We invite you to preview Review for Religious 2, no. 3 (Fall 2022)!
Review for Religious 2:3 is out! This is our special issue on “religious life at the peripheries,” featuring articles on:
- the possibility of a new ministry for religious that focuses on accompaniment of survivors of abuse;
- religious life as a life of penance and the habit as a penitential garment;
- the psychological dynamics of identity, agency, belonging, and purpose.
Other articles are included, as well – get to know the latest the issue by downloading the table of contents, reading the sample article, or previewing excerpts from all the articles below.
Excerpts From the Fall 2022 Issue
The past decade has not been a happy one for the Catholic Church in France. It has seen the resignation of a number of its bishops, including the archbishops of Paris, Lyon and Strasbourg and the closure of a number of French-founded religious communities and ecclesial movements. Most of these evolved as part of the new springtime of the Church in France that saw new communities, largely of Charismatic origin, emerging from what some French Catholics experienced as the ruin of traditional faith by the Second Vatican Council.
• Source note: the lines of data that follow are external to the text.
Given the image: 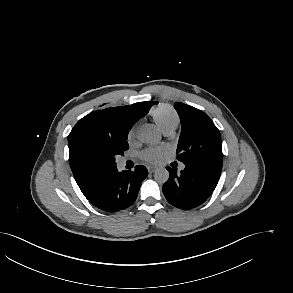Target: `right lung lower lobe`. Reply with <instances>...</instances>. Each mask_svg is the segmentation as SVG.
<instances>
[{
  "label": "right lung lower lobe",
  "mask_w": 293,
  "mask_h": 293,
  "mask_svg": "<svg viewBox=\"0 0 293 293\" xmlns=\"http://www.w3.org/2000/svg\"><path fill=\"white\" fill-rule=\"evenodd\" d=\"M146 167L137 165L134 171L117 169L111 172L99 188L87 199L95 207L117 212L131 206L137 198L142 181L147 177Z\"/></svg>",
  "instance_id": "right-lung-lower-lobe-1"
}]
</instances>
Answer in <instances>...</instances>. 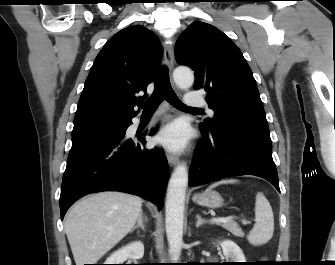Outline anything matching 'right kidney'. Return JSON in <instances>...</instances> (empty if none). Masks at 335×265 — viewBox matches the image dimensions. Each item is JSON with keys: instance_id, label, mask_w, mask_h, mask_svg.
Wrapping results in <instances>:
<instances>
[{"instance_id": "1", "label": "right kidney", "mask_w": 335, "mask_h": 265, "mask_svg": "<svg viewBox=\"0 0 335 265\" xmlns=\"http://www.w3.org/2000/svg\"><path fill=\"white\" fill-rule=\"evenodd\" d=\"M144 255V245L141 241L132 242L121 249L113 252L105 264H123L128 258L141 259Z\"/></svg>"}]
</instances>
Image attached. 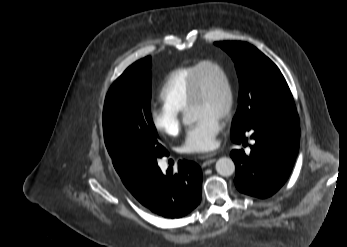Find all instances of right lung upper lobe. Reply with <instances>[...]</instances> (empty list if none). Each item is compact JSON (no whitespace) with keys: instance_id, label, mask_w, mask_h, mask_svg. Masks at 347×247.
I'll use <instances>...</instances> for the list:
<instances>
[{"instance_id":"cb5924a9","label":"right lung upper lobe","mask_w":347,"mask_h":247,"mask_svg":"<svg viewBox=\"0 0 347 247\" xmlns=\"http://www.w3.org/2000/svg\"><path fill=\"white\" fill-rule=\"evenodd\" d=\"M127 172H128V170H127V171L122 172V174H120V175H126V174H127Z\"/></svg>"}]
</instances>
As seminaries and novitiates stood empty, the formation houses of these communities progressively filled with young people in search of a dignified and engaging style of liturgy and prayer and a sense of intense commitment which connected them strongly to the spiritual traditions of a country in which the mystical and religious life have flourished down the centuries
What has been weak or absent in many existing initiatives is a clear focus on a theology of healing for the millions of our brothers and sisters and their families, as victim-survivors, who continue to suffer, many silently. In this ministry, we need to provide opportunities for our wounded brothers and sisters to share their experiences of pain and suffering, to support them in their journeys of hope and healing, and even empower them to become a Christian community of ministers of mercy and compassion—wounded healers for others. St. Paul recalls the very words of Jesus “My grace is sufficient for you, for power is made perfect in weakness” and “… for the sake of Christ; for when I am weak, then I am strong” (2 Cor. 12:9-10).
With the approach of the new millennium, the scene changed radically. Religious in the United States and elsewhere were immersed in issues of aging and diminishing numbers of new members. Leadership was challenged to find new ways of sustaining existing ministries. Some compared the response to triage. Others saw an opportunity for new ways of fostering the charism. Collaboration with lay associates and the establishing of sponsorship councils and boards of trustees offered avenues of continuity and ushered in innovative roles and means of assuring mission integrity and faithfulness to the charism.
When it comes to religious ministry with people who find themselves on the peripheries, the question is often asked how religious are serving said people. Yet, this question obscures the most important dimension of the relationship between religious and the peripheries. Religious ministry on the peripheries is not primarily about what service religious have to offer, whether it be medical, educational, catechetical, or otherwise.
It is quite hazardous to discuss the religious habit. For many American Catholics, religious clothing symbolizes the intra-ecclesial squabbles of the past half-century. To over-emphasize the habit is to risk obscuring the clear teaching of the Church that the habit is a secondary aspect of religious life, merely a support in living the essence of the religious life—the evangelical counsels. To under-emphasize the habit, however, is to risk denigrating physical, sacramental signs, and to reject the magisterium’s continued insistence on the value of the habit.